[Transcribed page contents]
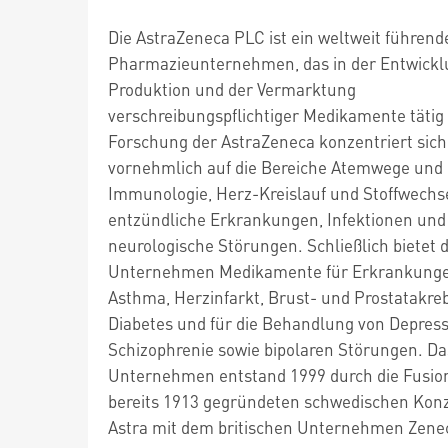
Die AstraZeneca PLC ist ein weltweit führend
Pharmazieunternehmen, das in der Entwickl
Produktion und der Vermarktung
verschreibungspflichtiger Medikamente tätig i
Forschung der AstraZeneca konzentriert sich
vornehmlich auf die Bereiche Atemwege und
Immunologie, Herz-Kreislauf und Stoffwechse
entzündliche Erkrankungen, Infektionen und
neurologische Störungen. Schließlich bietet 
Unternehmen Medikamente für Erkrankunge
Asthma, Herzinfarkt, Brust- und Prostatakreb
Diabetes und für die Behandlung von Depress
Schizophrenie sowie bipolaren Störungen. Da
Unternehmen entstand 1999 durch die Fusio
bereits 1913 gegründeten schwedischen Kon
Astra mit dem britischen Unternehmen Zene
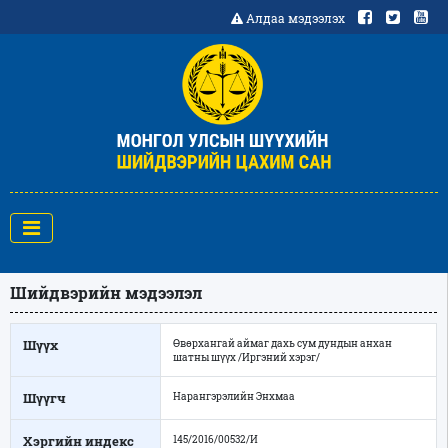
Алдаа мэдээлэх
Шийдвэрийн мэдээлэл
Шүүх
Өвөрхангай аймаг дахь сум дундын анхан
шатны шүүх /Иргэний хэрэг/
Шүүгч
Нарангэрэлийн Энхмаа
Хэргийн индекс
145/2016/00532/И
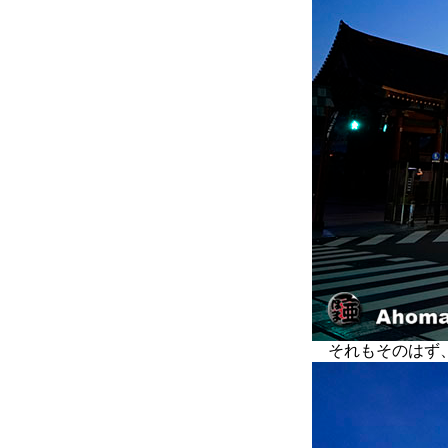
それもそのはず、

- _Task to complete_
No picture should be included when the data are set down again exactly.

- _Response to this exercise_
Die AstraZeneca PLC ist ein weltweit führend
Pharmazieunternehmen, das in der Entwickl
Produktion und der Vermarktung
verschreibungspflichtiger Medikamente tätig i
Forschung der AstraZeneca konzentriert sich
vornehmlich auf die Bereiche Atemwege und
Immunologie, Herz-Kreislauf und Stoffwechse
entzündliche Erkrankungen, Infektionen und
neurologische Störungen. Schließlich bietet 
Unternehmen Medikamente für Erkrankunge
Asthma, Herzinfarkt, Brust- und Prostatakreb
Diabetes und für die Behandlung von Depress
Schizophrenie sowie bipolaren Störungen. Da
Unternehmen entstand 1999 durch die Fusio
bereits 1913 gegründeten schwedischen Kon
Astra mit dem britischen Unternehmen Zene
Алдаа мэдээлэх
Шийдвэрийн мэдээлэл
Шүүх
Өвөрхангай аймаг дахь сум дундын анхан
шатны шүүх /Иргэний хэрэг/
Шүүгч
Нарангэрэлийн Энхмаа
Хэргийн индекс
145/2016/00532/И
それもそのはず、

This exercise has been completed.